Muchos de los francotiradores más famosos, minutos antes de matar, lanzaron un alarido más fuerte que el sonido de sus propios disparos.
"No es justo pero; es lo que hay"
¿Verdad que esa frase la hemos oído hasta la saciedad en bocas ajenas?
"Pues es lo que hay: una bala en su pecho"
Podemos responder con esa cordura en peligroso jaque tras el alarido.
Víctimas... Unas víctimas victimizan a otras y el planeta sigue orbitando y rotando normalmente sin sentirse demasiado interesado en los muertos.
Ni en los vivos.
Si somos prescindibles para el mundo, ellos también. Que nadie se sobrevalore demasiado, que le pegamos un tiro.
Ningún ser que escuche su propio grito puede quedarse quieto, estático. O no debería.
Sé de una mujer que lanzó un alarido al mundo. Fue desgarrador, hasta las cebras se dieron cuenta de que algo olía a podrido en Dinamarca y sus orejas se movieron nerviosas olvidándose de pastar durante el tiempo que retumbó el eco en la remota sabana.
Su grado en el alaridómetro alcanzó un 9,8 y el máximo de la escala está en 12.
Por encima de 10 se considera insania y por lo tanto es patológico.
Por debajo de 10 los alaridos suelen considerarse justos y lógicos.
Sangraron las venas de su laringe pero; no hizo nada más. No golpeó, ni escupió, ni blasfemó, ni deseó muerte alguna.
Quedose quieta y recuperando el aliento tras el esfuerzo. Escupiendo sangre y limpiándose la barbilla.
No hubo ostentación de ira. El corrillo de gente se disolvió y pensaron que fue un simple ataque epiléptico.
Y se dirigió a casa creyendo que se había desahogado.

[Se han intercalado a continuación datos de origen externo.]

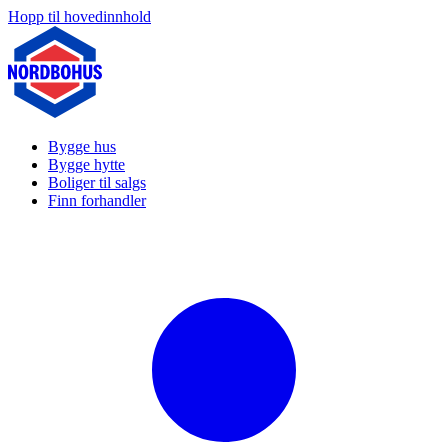
Hopp til hovedinnhold
Bygge hus
Bygge hytte
Boliger til salgs
Finn forhandler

Y cuando llegó a su hogar, aquella ira remanente, la fue minando con más fuerza rápida y eficazmente frente al espejo del lavabo donde observaba su rostro extraño, ajeno a ella.

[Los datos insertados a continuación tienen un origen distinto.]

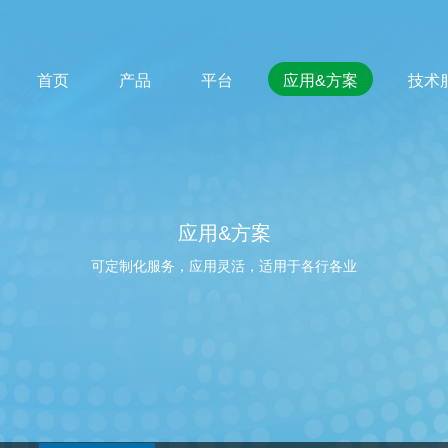
首页
产品
平台
应用&方案
技术
应用&方案
可定制化服务，应用灵活，适用于各行各业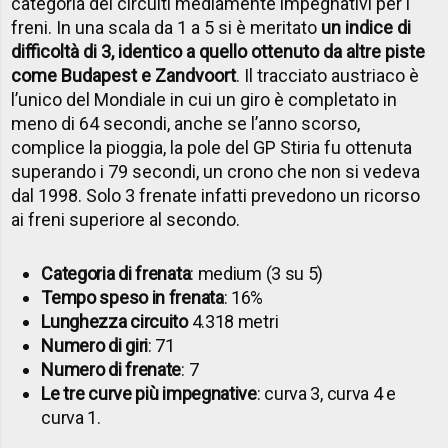
categoria dei circuiti mediamente impegnativi per i
freni. In una scala da 1 a 5 si è meritato
un indice di
difficoltà di 3, identico a quello ottenuto da altre piste
come Budapest e Zandvoort
. Il tracciato austriaco è
l’unico del Mondiale in cui un giro è completato in
meno di 64 secondi, anche se l’anno scorso,
complice la pioggia, la pole del GP Stiria fu ottenuta
superando i 79 secondi, un crono che non si vedeva
dal 1998. Solo 3 frenate infatti prevedono un ricorso
ai freni superiore al secondo. ​
Categoria di frenata
: medium (3 su 5)
Tempo speso in frenata
: 16%
Lunghezza circuito
4.318 metri
Numero di giri
: 71
Numero di frenate
: 7
Le tre curve più impegnative
: curva 3, curva 4 e
curva 1.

Estaba harta de dar tanto amor y sacrificarse por hijos, marido y padres. Era injusto, se hacía vieja entre atenciones a otros y para ella no quedaba más que una cara que a veces parecía deformarse en el espejo. Que perdía sus rasgos y la ocupaban los de sus amados seres.
Y cuando todos esos rasgos familiares desaparecían, el reflejo le devolvía arrugas, juventud perdida; demasiado tarde para recuperar tantos años desperdiciados sin apenas disfrutar, sin recibir nada lo suficientemente importante a cambio. En algún momento se olvidó de pensar en si misma, hasta hoy.

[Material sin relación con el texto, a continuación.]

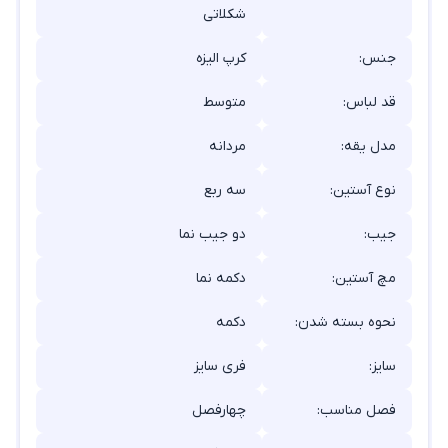
شکلاتی
جنس:
کرپ الیزه
قد لباس:
متوسط
مدل یقه:
مردانه
نوع آستین:
سه ربع
جیب:
دو جیب نما
مچ آستین:
دکمه نما
نحوه بسته شدن:
دکمه
سایز:
فری سایز
فصل مناسب:
چهارفصل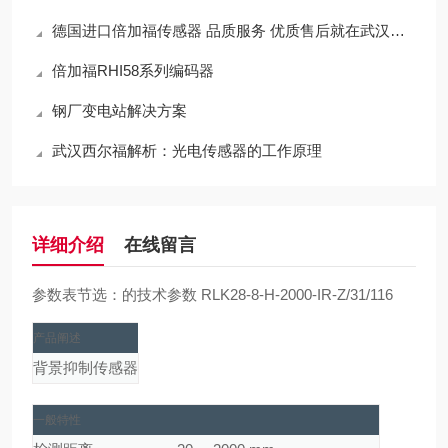
德国进口倍加福传感器 品质服务 优质售后就在武汉西尔福
倍加福RHI58系列编码器
钢厂变电站解决方案
武汉西尔福解析：光电传感器的工作原理
详细介绍
在线留言
参数表节选：的技术参数 RLK28-8-H-2000-IR-Z/31/116
产品阐述
背景抑制传感器
一般特性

Y no le dio tiempo a bajar a la calle para acabar lo que comenzó, ni de golpear o romper algo; la ira se transformó en un profundo abatimiento y éste se convirtió en un febril movimiento neuronal en su cabeza buscando tiempo, deseando comenzar en aquel punto en el que se olvidó de si misma.
Y la presión de aquella búsqueda mutó en una aguja.
Una aguja en el cerebro.
En una arteria que se rompió y anegó el cerebro en sangre.
Un charco rojo en el torbellino de errores, de cosas por hacer.
En un mudo grito frente al espejo, los ojos muy abiertos por un dolor inconmensurable, del atroz terror de ver que su cara era la de la muerte. Y la muerte velando de repente el húmedo brillo de sus ojos.
Aún pudo oír el golpe que dio su cabeza al estrellarse contra el suelo.
Fue mucho más potente su alarido.
Y las cebras siguieron pastando como si nada hubiera pasado. Porque no llegan a la sabana los ecos de un cabeza estrellándose contra el suelo.